Thank you for sharing and thanks for the encouragement, Do you remember when you were introduced to DIP? Do you remember your early weeks of getting used to it?

I remember Graduating from Basic Combat Training in Fort Knox, Kentucky and Being Shoved onto the Buses on our way to AIT Infantry Combat School, one of the guys in my Basic Training Platoon was sitting next to me on the Bus and just took a Dip of “Grizzly Long Cut Mint”….. i watched as he Quietly took a Long sigh of Relief looking out the window on the bus and than turned to me and said… “12 weeks without a Dip man” …. i had never dipped before in my life and i have to be honest i really would do anything for a buzz after that awful Army Basic Training so i asked for a pinch and i took a pinch … it was strong and tasted gross… i remember getting a little sick to my stomach…. but we shared a empty bottle for the next 14 hours on the bus to Ft.
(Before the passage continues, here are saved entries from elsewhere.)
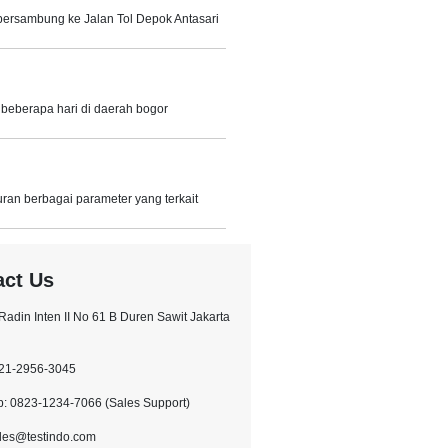
bersambung ke Jalan Tol Depok Antasari
i beberapa hari di daerah bogor
ran berbagai parameter yang terkait
act Us
l.Radin Inten II No 61 B Duren Sawit Jakarta
021-2956-3045
: 0823-1234-7066 (Sales Support)
ales@testindo.com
Benning Georgia… by the time i got off that bus i was already thinking about finding a gas station to buy my own can…. after that i have been Dipping all day every day, from when i roll out of bed until i go back to bed i dip…. all because of that dude from basic that Introduced me to Grizzly … i never was hooked on anything in my life before until i started dipping…

today is day 25 of quitting… after nearly 10 years of non stop dipping !!